On its surface, this is bad for the GOP. But the other side of that equation is that in both 2022 (relative to the 2018 midterms) and 2020 (relative to the 2016 presidential), the biggest positive shift for Republicans was in the thirty-to-forty-four age bracket. Elder millennials, finally having the kids and mortgages they delayed for so long, are drifting right.
The general sense that pro-life voters have is that Republicans are ill-equipped to argue on the issue — that the Haley wing is dominant in Washington, and without the insurance of Roe’s permanent status, people who could tout their 100 percent pro-life ratings at little risk are running scared.
Perhaps this was inevitable given how much this had been an argument about the courts, to the exclusion of real political movement, for almost fifty years. But everything indicates ceding the ground to the left by refusing to talk about the issue is a huge mistake. Governors like Florida’s Ron DeSantis, Texas’s Greg Abbott, Georgia’s Brian Kemp and Ohio’s Mike DeWine all endorsed strong state-level bans after Dobbs — and all had to defend them in re-election runs where they each clobbered well-funded Democratic opponents. Pro-life politicians can win, even if pro-life ballot issues can’t.

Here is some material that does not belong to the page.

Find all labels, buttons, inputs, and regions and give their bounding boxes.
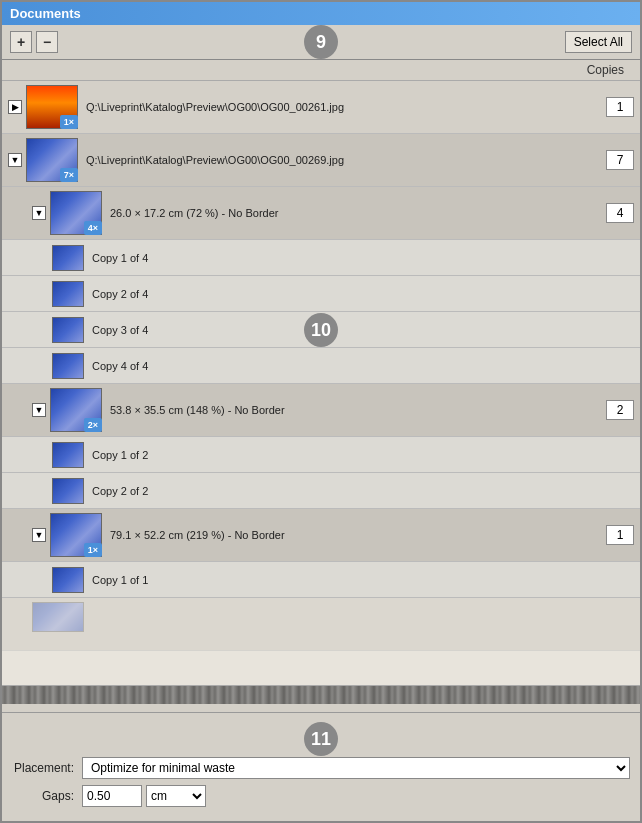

Perhaps that’s because those ballot issues require American voters to take a definitive position on something they’d rather not. In his book The Nineties, Chuck Klosterman writes about the different country of only thirty years ago:
No stories were viral. No celebrity was trending. The world was still big. The country was still vast. You could just be a little person, with your own little life and your own little thoughts. You didn’t have to have an opinion, and nobody cared if you did or did not. You could be alone on purpose, even in a crowd.
Today’s social media era doesn’t just affect politicians. It is full of risk and danger for average people as well. The idea that the people should decide which abortion policy is right or wrong — whether it is moral or immoral, what should be allowed in the hardest cases — invests enormous authority in individuals who would rather not have to decide which side to take on a polarizing issue. It’s easier to just keep your head down and say nothing than use the wrong hashtag and have someone in your family never talk to you again.
This is the world Republican political leaders face, and it’s not going to change. So it’s probably best to get the elephants lined up facing the same direction. They’ve got a year to do it — or they’ll face that Pyrrhic end at the ballot box.